Logo motifs
The logo motifs in each study group (by the number of structural domains) were analyzed with alignment of the S1 protein sequences. An example of Logo motif profiles for S1 proteins containing two domains is shown in Figure 3 (Logo analysis motif, http://oka.protres.ru:4200). Moreover, the user can create logo profiles for full-size sequences using the S1 server.
Some specific patterns were identified when considering the analysis of the S1 protein profiles. Thus, the most conserved are the sequence regions corresponding to β-strands, which correlate with our earlier data on the high conservatism of the secondary structure in such proteins 38. In addition, an increase in the number of structural S1 domains correlates with an increase in conservatism within each individual domain. Proteins containing five domains are an exception, possibly due to the small sequence representation.

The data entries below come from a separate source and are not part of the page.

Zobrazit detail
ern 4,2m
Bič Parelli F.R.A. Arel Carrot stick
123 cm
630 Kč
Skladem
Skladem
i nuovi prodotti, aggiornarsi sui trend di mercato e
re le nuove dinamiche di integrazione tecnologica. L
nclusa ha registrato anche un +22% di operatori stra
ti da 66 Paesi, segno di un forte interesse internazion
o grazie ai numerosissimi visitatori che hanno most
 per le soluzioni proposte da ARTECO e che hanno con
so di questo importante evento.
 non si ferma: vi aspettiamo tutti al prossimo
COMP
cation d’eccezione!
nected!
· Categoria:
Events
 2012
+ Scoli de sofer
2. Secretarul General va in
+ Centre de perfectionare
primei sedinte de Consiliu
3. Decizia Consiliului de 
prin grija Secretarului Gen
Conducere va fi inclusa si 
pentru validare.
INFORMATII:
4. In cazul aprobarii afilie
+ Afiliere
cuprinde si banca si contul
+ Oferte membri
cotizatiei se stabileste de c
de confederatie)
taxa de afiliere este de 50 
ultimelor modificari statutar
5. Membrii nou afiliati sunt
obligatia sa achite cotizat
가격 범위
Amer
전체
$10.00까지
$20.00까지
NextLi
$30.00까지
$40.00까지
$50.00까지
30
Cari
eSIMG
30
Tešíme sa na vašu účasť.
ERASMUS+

As shown in 9, single domain S1 proteins have a not very high percentage of identity with each other (27%). The strict presence of conserved residues F19, F22, H34, N64, and R6839, which form RNA binding site in other bacterial, archeal, and eukaryotic protein containing the S1 domain7 was not revealed taking into account analysis of the logo motif of this group (http://oka.protres.ru:4200/protein/5eb71e488886fe5b65803db9/logo). For this group, residues F19, F22, and R68 are conserved only for some bacteria. At the same time, as is known, single-domain S1 proteins of parasitic bacteria of the Mollicutes class (the Tenericutes phylum) effectively perform the main RNA-binding function 40. It is possible that for these bacteria the RNA binding site is formed by specific amino acid residues or the RNA binding mechanism differs from other proteins containing the S1 domain.

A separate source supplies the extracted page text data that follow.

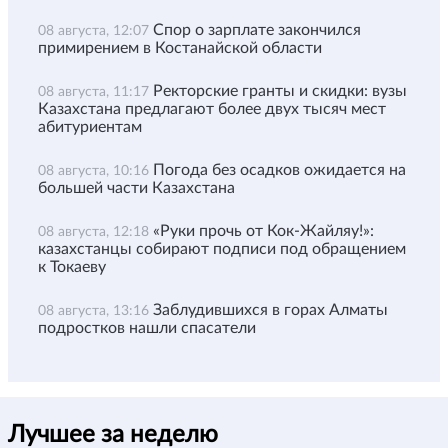
Спор о зарплате закончился
08 августа, 12:07
примирением в Костанайской области
Ректорские гранты и скидки: вузы
08 августа, 11:17
Казахстана предлагают более двух тысяч мест
абитуриентам
Погода без осадков ожидается на
08 августа, 10:16
большей части Казахстана
«Руки прочь от Кок-Жайляу!»:
08 августа, 12:18
казахстанцы собирают подписи под обращением
к Токаеву
Заблудившихся в горах Алматы
08 августа, 13:16
подростков нашли спасатели
Лучшее за неделю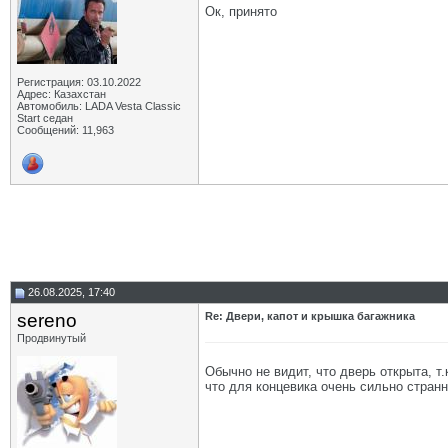
Ок, принято
Регистрация: 03.10.2022
Адрес: Казахстан
Автомобиль: LADA Vesta Classic
Start седан
Сообщений: 11,963
26.08.2025, 17:40
sereno
Re: Двери, капот и крышка багажника
Продвинутый
Обычно не видит, что дверь открыта, т
что для концевика очень сильно странн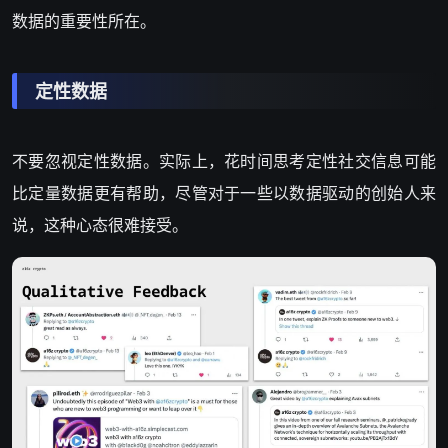
数据的重要性所在。
定性数据
不要忽视定性数据。实际上，花时间思考定性社交信息可能
比定量数据更有帮助，尽管对于一些以数据驱动的创始人来
说，这种心态很难接受。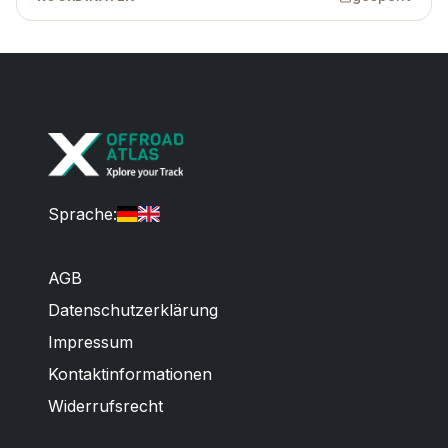
Sprache
:
AGB
Datenschutzerklärung
Impressum
Kontaktinformationen
Widerrufsrecht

The first and second domains in S1 proteins, containing two structural domains, also have a low percentage of identity within domains: 27% and 30%, respectively. The first and the second domains from S1 proteins containing two structural domains have 38% identity, while pairs with the maximum and minimum values of identity have been identified for the remaining domains 9. For the first domain in this group, F19, F22 and R68 residues of the RNA binding site are conserved. F19 and H34 are conserved residues for the second domain in this group (Figure 3a).
For S1 proteins containing three structural domains, the maximal value of identity was found between the first and third domains (53%) and the minimum value between the first and the second domains (42%). Moreover, the third domain has the maximum percentage of identity (57%) among other domains for this group 9. For the first domain in this group of bacteria, N64 residue of the RNA-binding site is conserved. N64, R68, and R34 (at the position of the conserved residue H34) seem to form the RNA-binding site of the second domain in the three-domain containing bacterial S1 proteins. F19, H34, and R68 residues are conserved for the third domain. It can be assumed that for this group, the first domain is characterized by a lower degree of RNA binding efficiency.
For S1 proteins containing four structural domains, the maximum identity value was found between the third and fourth domains (78%) and the minimum identity value between the second and third domains. The third domain also has also the maximum percentage of homology (66%) among other domains in this group. F19, F22, H34 and R68 residues are highly conserved for this domain. These residues are also conserved for the fourth S1 domain in this group. For the second domain F22, N64, and R68 residues formed an RNA binding site. For the first domain, only R34 residue (at the position of the conserved H34 residue) is retained.
The third and fourth domains in the group of S1 proteins containing five structural domains have the maximum percentage of identity (66%), while the second and fifth domains have the lowest percentage of identity (43%). In this group, the fourth domain has the maximum percentage of identity among other domains (49%) 9. The first domain has no specific conserved motif residues; for the second domain, only R68 residue from the RNA-binding site is retained. Despite the small representativeness of the sequence of bacteria of this group, for the remaining three domains F19, F22, H34 and R68 residues apparently form an RNA binding site.
For the most abundant S1 proteins containing six structural domains, as well as, for S1 proteins with four and five domains, the maximum values of identity are determined between the third and fourth domains (71%) and the minimum values are between the first and the second (39%). The third domain has the highest percentage of identity among other domains in this group (68%) 9. For this domain, the RNA binding site is formed by five residues: F19, L22 (conserved for F22), H34, N64, and R68 (Figure 3b). The first and sixth domains have no specific conserved residues that can form a RNA binding site. For the second domain, F22, N64, and R68 are retained. Four residues, F19, L22 (in the position of the conserved F22 residue), H34 and R68 are specific for the fourth domain in this group (Fig 3b). the obtained data are in a good agreement with the experimental data confirming that cutting off one S1 domain from the C-terminus or two S1 domains from the N-terminus of the protein reduces only the efficiency of the protein functions, but not its functional capabilities 14,41.